Exercise description:
Return, with both end lines included, exactly what the data below holds from the line with "В качестве оправдания" through the line with "Message de Pâques — 2026", though not the pictures.

Material to process:
▽
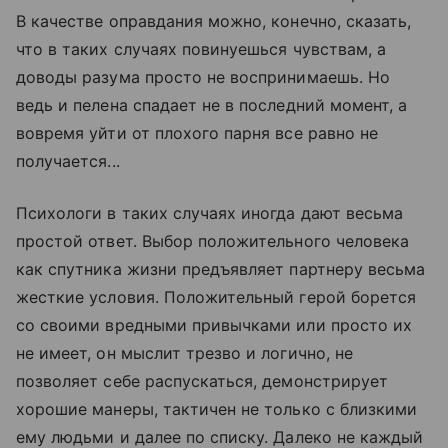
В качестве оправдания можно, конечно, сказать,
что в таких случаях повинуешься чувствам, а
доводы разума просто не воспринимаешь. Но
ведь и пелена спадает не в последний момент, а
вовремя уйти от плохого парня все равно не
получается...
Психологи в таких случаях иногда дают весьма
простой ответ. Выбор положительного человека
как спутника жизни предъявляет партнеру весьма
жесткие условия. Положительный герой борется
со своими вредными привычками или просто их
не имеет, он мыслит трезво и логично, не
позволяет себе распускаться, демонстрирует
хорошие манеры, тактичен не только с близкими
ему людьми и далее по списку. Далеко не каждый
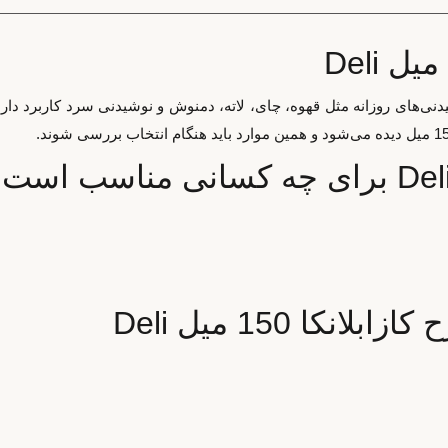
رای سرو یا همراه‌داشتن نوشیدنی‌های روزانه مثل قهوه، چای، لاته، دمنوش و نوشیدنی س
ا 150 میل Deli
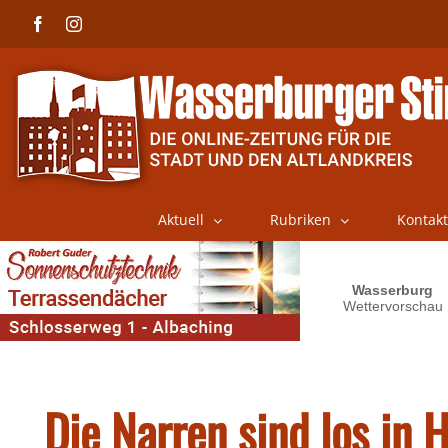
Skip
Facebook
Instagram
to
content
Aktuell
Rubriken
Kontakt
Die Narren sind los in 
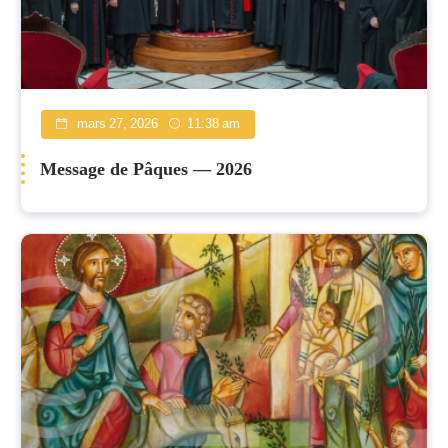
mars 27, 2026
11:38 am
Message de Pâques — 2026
△
▽
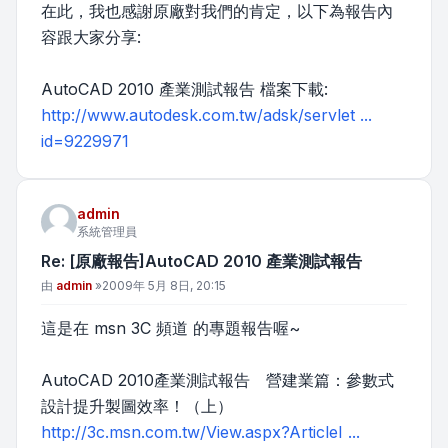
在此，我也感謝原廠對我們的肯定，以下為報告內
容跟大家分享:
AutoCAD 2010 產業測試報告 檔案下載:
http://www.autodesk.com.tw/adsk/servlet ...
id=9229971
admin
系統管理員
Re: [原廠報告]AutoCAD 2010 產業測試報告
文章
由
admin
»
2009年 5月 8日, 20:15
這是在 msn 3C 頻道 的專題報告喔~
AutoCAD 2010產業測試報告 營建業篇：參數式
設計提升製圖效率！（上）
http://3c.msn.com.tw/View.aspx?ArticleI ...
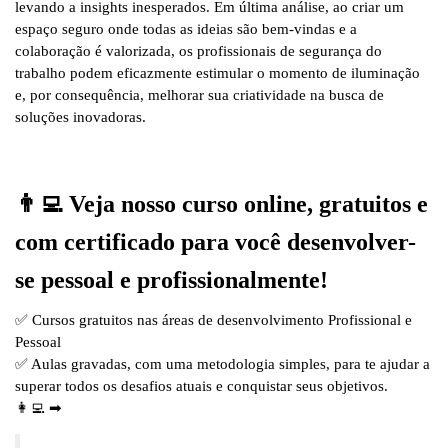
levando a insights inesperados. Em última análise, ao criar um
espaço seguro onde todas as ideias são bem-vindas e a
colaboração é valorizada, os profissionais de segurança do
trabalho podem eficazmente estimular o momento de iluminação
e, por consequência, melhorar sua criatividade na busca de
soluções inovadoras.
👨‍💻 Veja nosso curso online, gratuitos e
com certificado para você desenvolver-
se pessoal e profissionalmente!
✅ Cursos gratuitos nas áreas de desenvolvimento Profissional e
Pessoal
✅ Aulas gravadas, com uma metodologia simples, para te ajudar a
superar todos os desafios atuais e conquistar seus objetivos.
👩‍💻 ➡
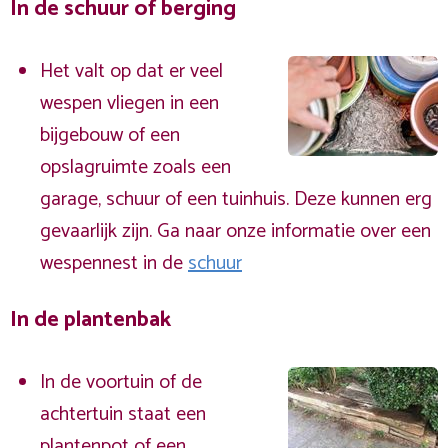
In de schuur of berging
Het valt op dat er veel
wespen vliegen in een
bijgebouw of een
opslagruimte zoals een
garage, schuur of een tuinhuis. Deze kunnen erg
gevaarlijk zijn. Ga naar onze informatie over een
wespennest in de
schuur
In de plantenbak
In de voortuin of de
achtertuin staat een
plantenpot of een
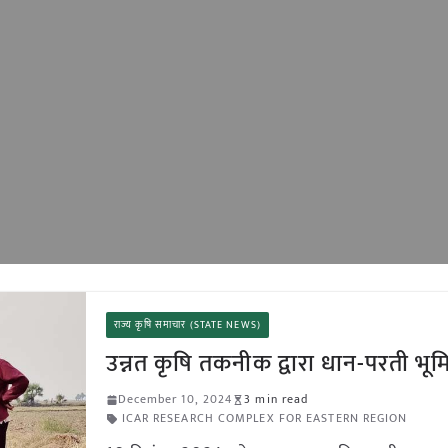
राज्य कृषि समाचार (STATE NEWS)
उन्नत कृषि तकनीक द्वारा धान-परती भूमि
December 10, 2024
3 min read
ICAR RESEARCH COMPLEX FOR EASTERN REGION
△
Final answer:
В качестве оправдания можно, конечно, сказать,
что в таких случаях повинуешься чувствам, а
доводы разума просто не воспринимаешь. Но
ведь и пелена спадает не в последний момент, а
вовремя уйти от плохого парня все равно не
получается...
Психологи в таких случаях иногда дают весьма
простой ответ. Выбор положительного человека
как спутника жизни предъявляет партнеру весьма
жесткие условия. Положительный герой борется
со своими вредными привычками или просто их
не имеет, он мыслит трезво и логично, не
позволяет себе распускаться, демонстрирует
хорошие манеры, тактичен не только с близкими
ему людьми и далее по списку. Далеко не каждый
رای سرو یا همراه‌داشتن نوشیدنی‌های روزانه مثل قهوه، چای، لاته، دمنوش و نوشیدنی س
ا 150 میل Deli
Skip
Facebook
Instagram
to
content
Aktuell
Rubriken
Kontakt
Die Narren sind los in 
mars 27, 2026
11:38 am
Message de Pâques — 2026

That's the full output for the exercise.